Le fameux « contrat à vie » ! En fait, un contrat de trente-trois ans, la mention « à vie » n’ayant aucune valeur juridique, mais trente-trois ans renouvelables ! Signé le 3 mars 1971 par Brel et Barclay, cela faisait de chacun des deux hommes, à son expiration théorique, des plus que centenaires ! L’idée provenait évidemment de Jacques qui, fidèle en amitié et conscient de son poids commercial dans la maison, avait vu le moyen pour Eddie Barclay de faire face aux difficultés financières que rencontrait alors son label, en rassurant les créanciers et en faisant taire les rumeurs de dépôt de bilan. Après la mort de l’artiste, le producteur résumera les tenants et aboutissants de cette affaire à Paroles et Musique : « Un jour, Brel, avec qui j’avais des rapports constants, m’a dit : “Je me sens en pleine communion avec toi, et donc je voudrais qu’on signe un contrat à vie.” Il ne me demandait rien en contrepartie ! C’était un cadeau somptueux qu’il me faisait. […] Là-dessus, je vais voir mon avocat pour savoir comment l’établir, et mon avocat me dit : “Juridiquement, on ne peut pas faire ça.” Alors, il m’a proposé la formule de signer deux contrats de trente-trois ans successifs, ce qui en pratique revenait au même[143]. »

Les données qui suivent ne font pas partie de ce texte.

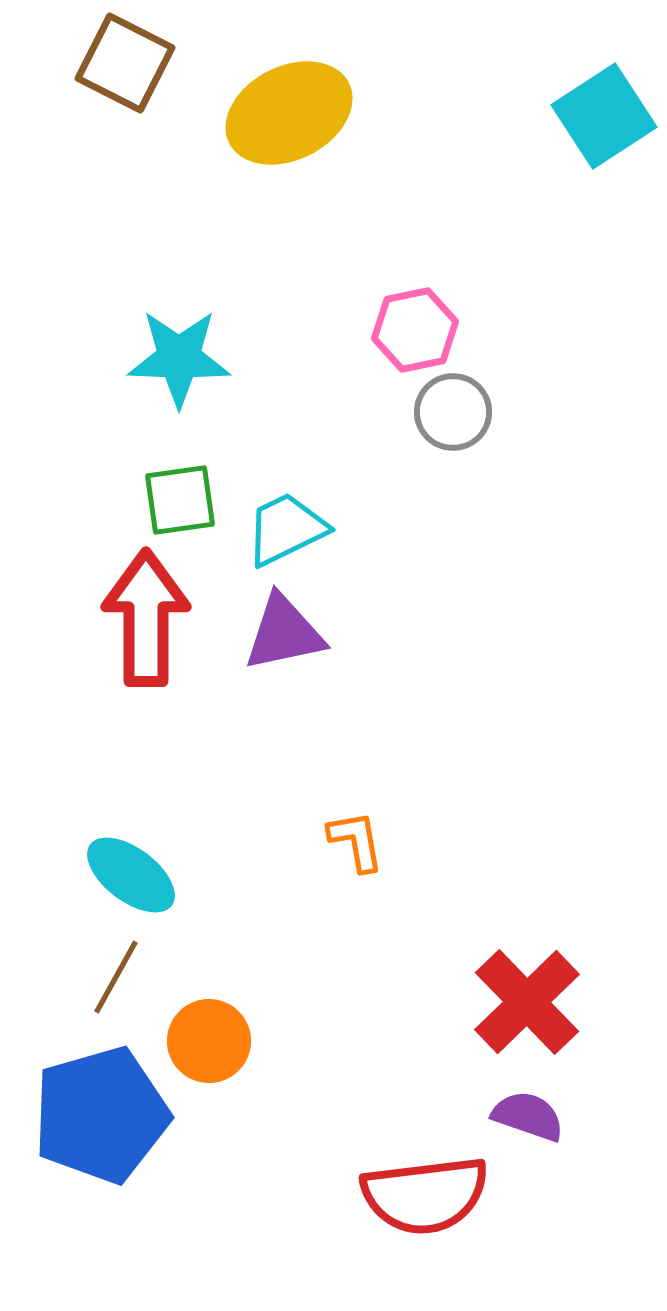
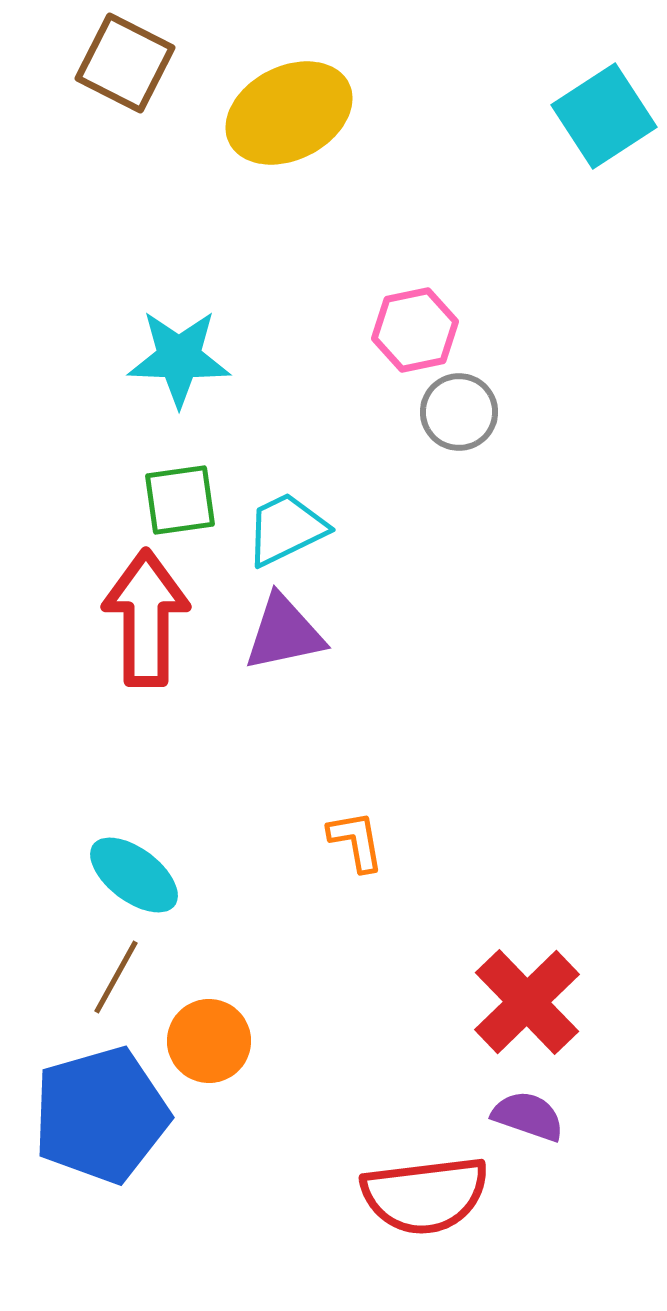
gray circle: moved 6 px right
cyan ellipse: moved 3 px right
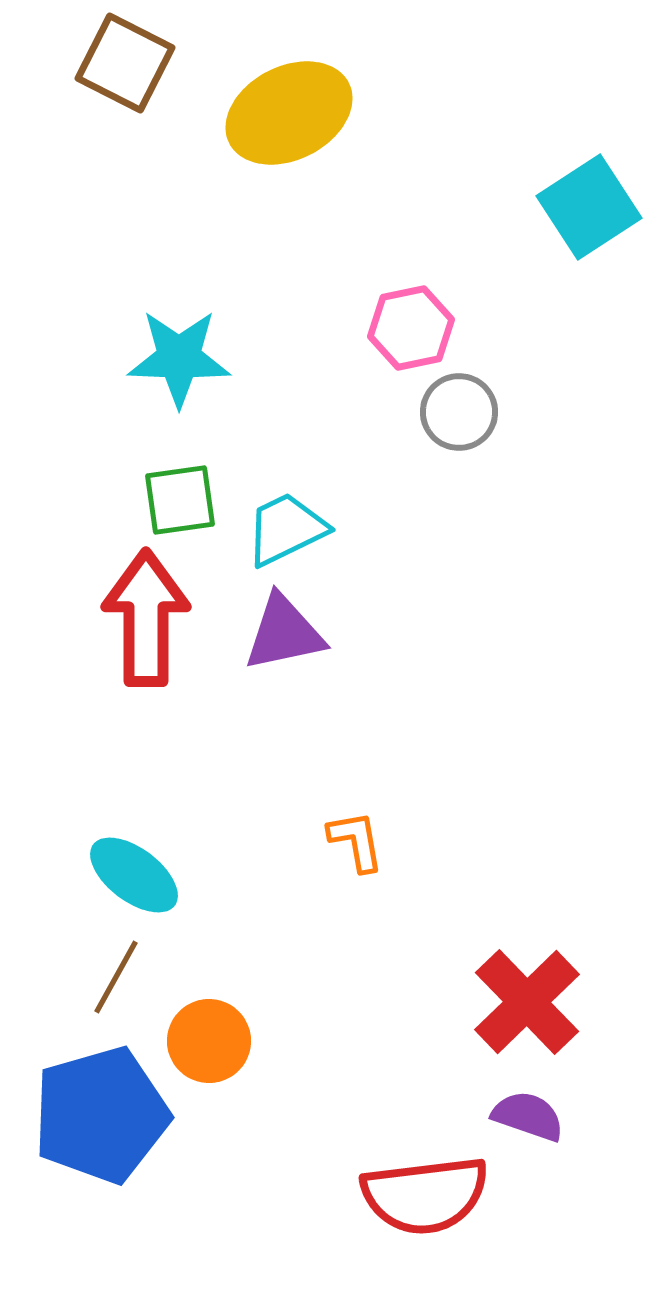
cyan square: moved 15 px left, 91 px down
pink hexagon: moved 4 px left, 2 px up
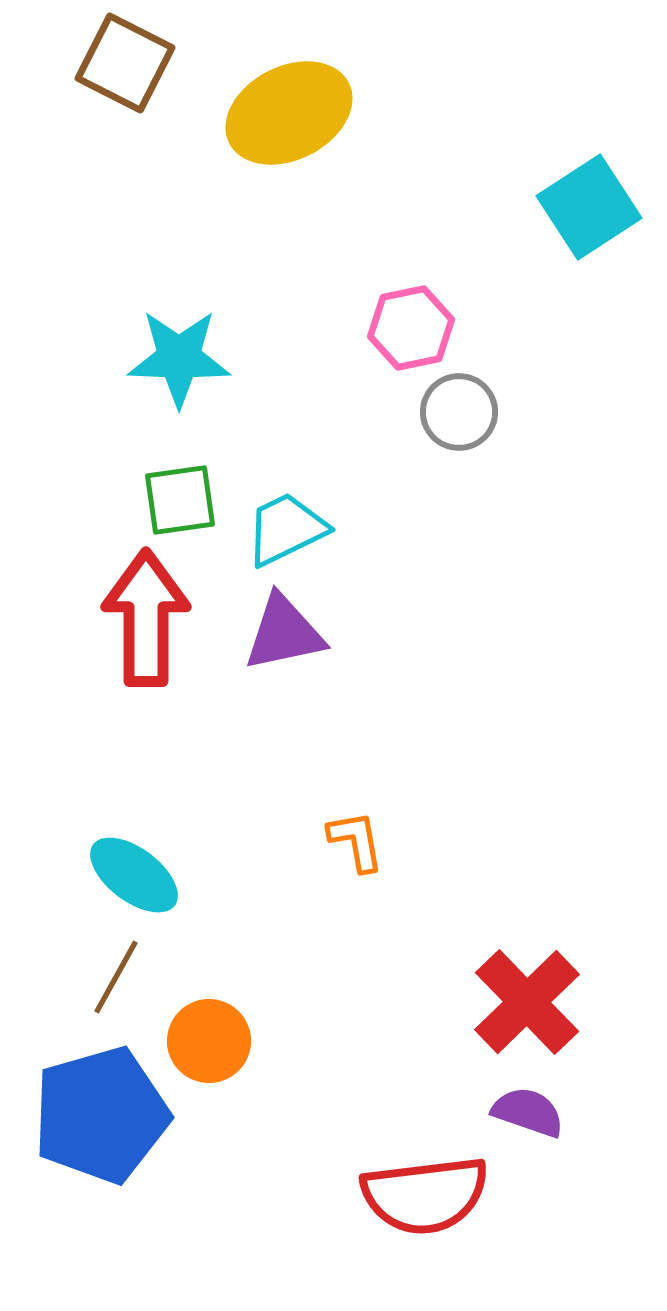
purple semicircle: moved 4 px up
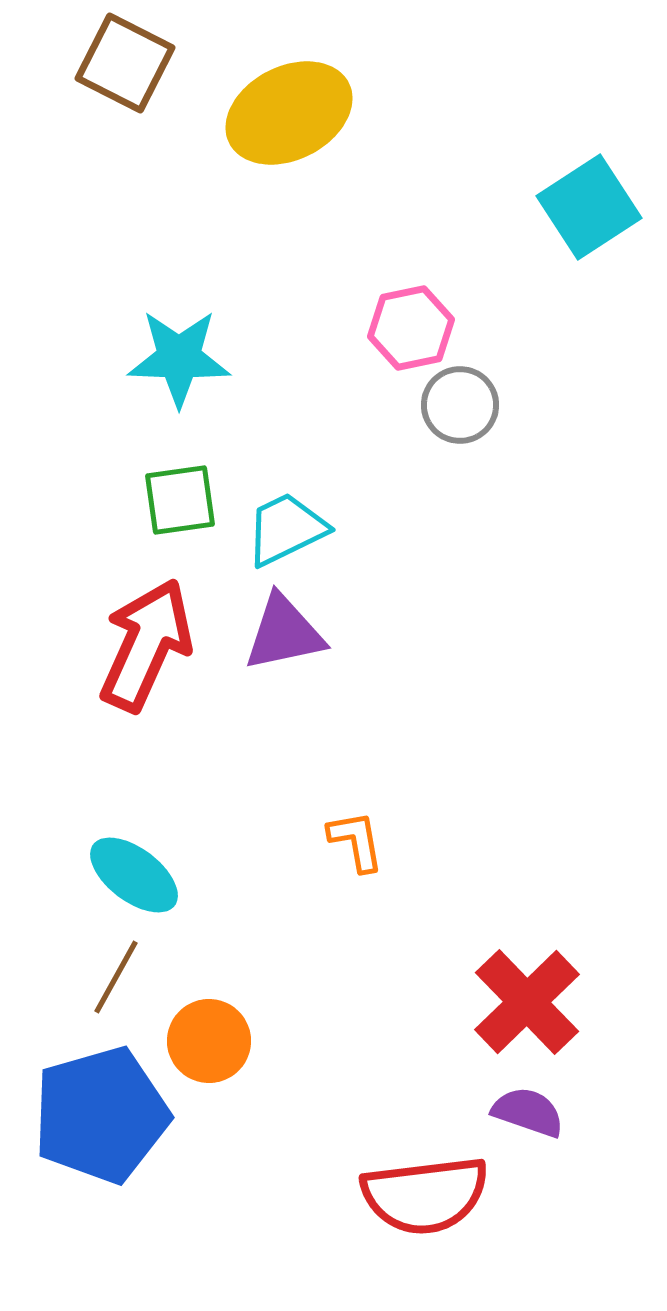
gray circle: moved 1 px right, 7 px up
red arrow: moved 27 px down; rotated 24 degrees clockwise
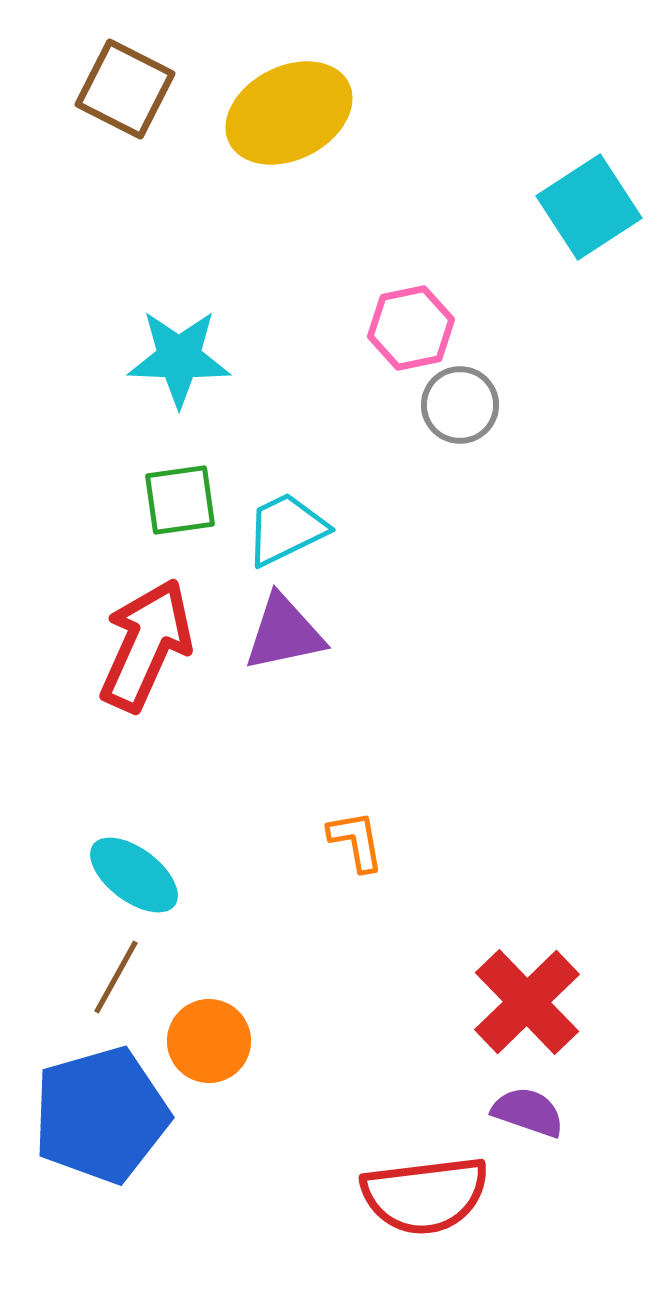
brown square: moved 26 px down
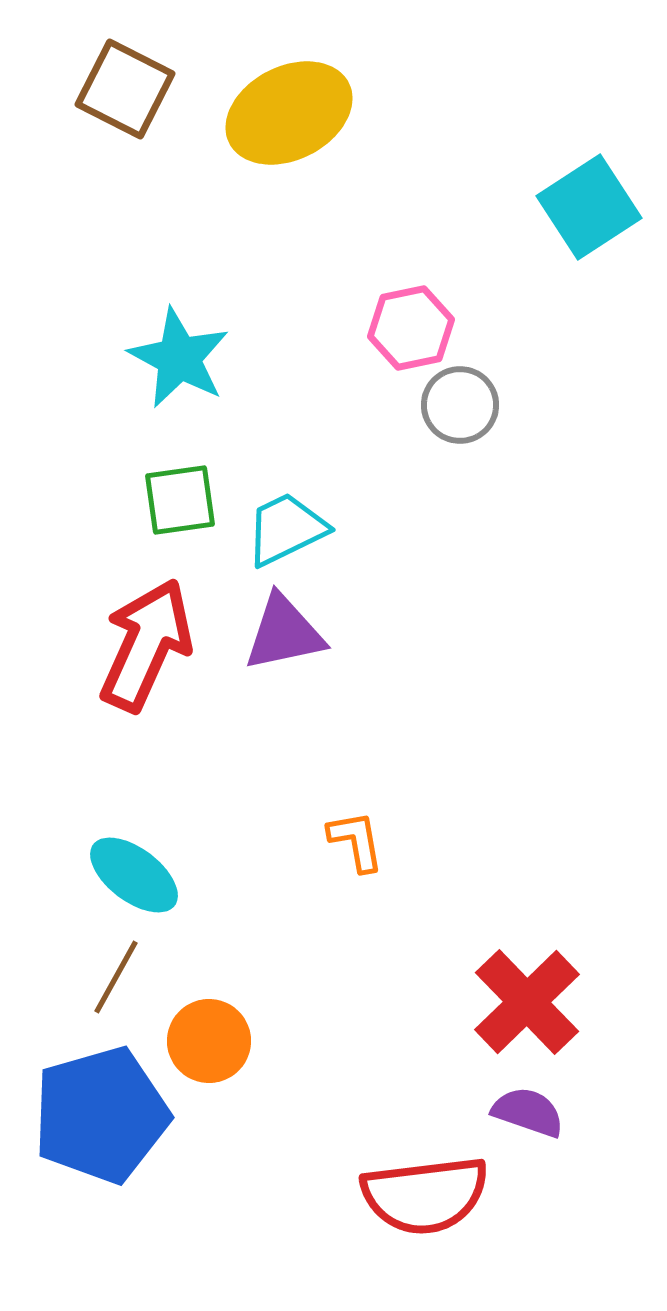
cyan star: rotated 26 degrees clockwise
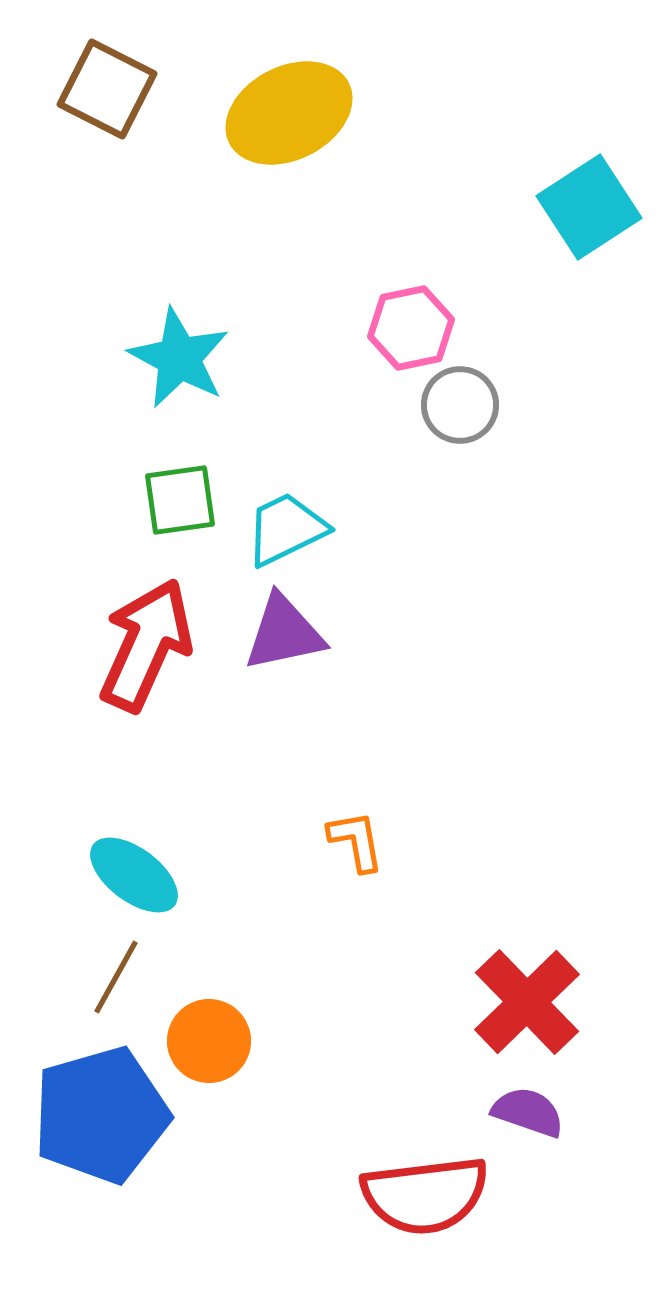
brown square: moved 18 px left
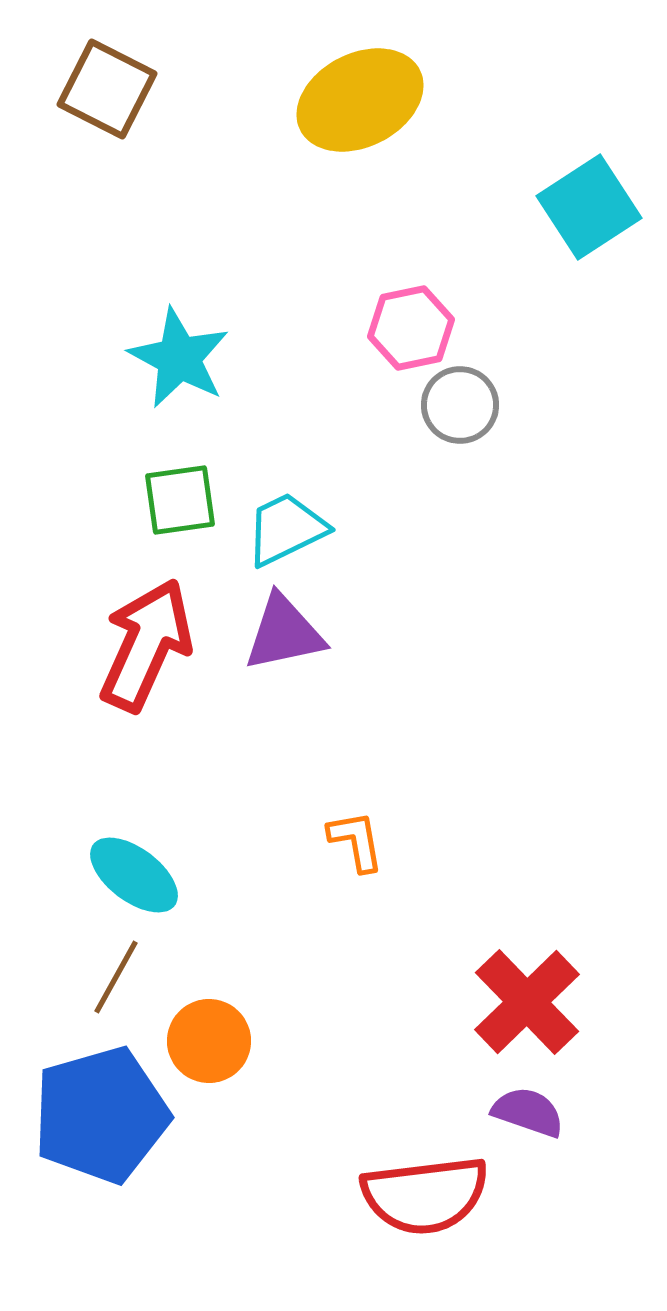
yellow ellipse: moved 71 px right, 13 px up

Formidable générosité du Grand Jacques qui, pour un ami dans l’adversité, n’hésitait pas à s’engager à ne plus jamais enregistrer ailleurs que chez lui ! Par chance, moralement s’entend, il n’eut pas à connaître la triste issue de cette histoire, qu’il aurait forcément vécue comme une trahison : la vente par Eddie Barclay, en 1979, de sa firme au concurrent Philips… avec lequel Jacques avait justement rompu, fâché, en 1962, pour rejoindre l’écurie Barclay. « Il a quitté Philips avec un contrat en cours (il y a eu un procès) en leur disant que c’était pour aller chez moi, racontera l’homme au cigare. On s’était déjà rencontrés, mais je ne lui avais jamais rien proposé et c’est lui qui a fait le premier pas[144]. » Mais c’est là une autre histoire, tout comme la « non-campagne » de marketing, habilement orchestrée par Barclay à la sortie de l’album des Marquises, qui fera alors de celui-ci — au grand dam de Brel qui souhaitait une sortie discrète, sans la moindre participation de sa part — le disque le plus vendu (et même le plus précommandé avec plus d’un million d’exemplaires) de toute l’histoire phonographique.
On y reviendra. Pour l’heure, nous avons tout juste bouclé le tour du monde du capitaine Brel, à jamais interrompu en Polynésie, où Bernard Moitessier, le mythique navigateur solitaire, avait lui aussi définitivement jeté l’ancre[145]. Le 19 décembre 1975, à peine son camarade Charley Marouani a-t-il regagné Paris qu’il lui écrit : « C’est tout vide sans toi ! Askoy souffre de manque. Tu sais, j’aurais tant aimé être en forme durant ton séjour. Mais je porte les fatigues de deux mois de mer. Comment te dire la joie que fut ta présence ? Je crois n’avoir plus grand-chose en dehors de toi. Et je ne sais plus rien que le luxe des relations humaines. »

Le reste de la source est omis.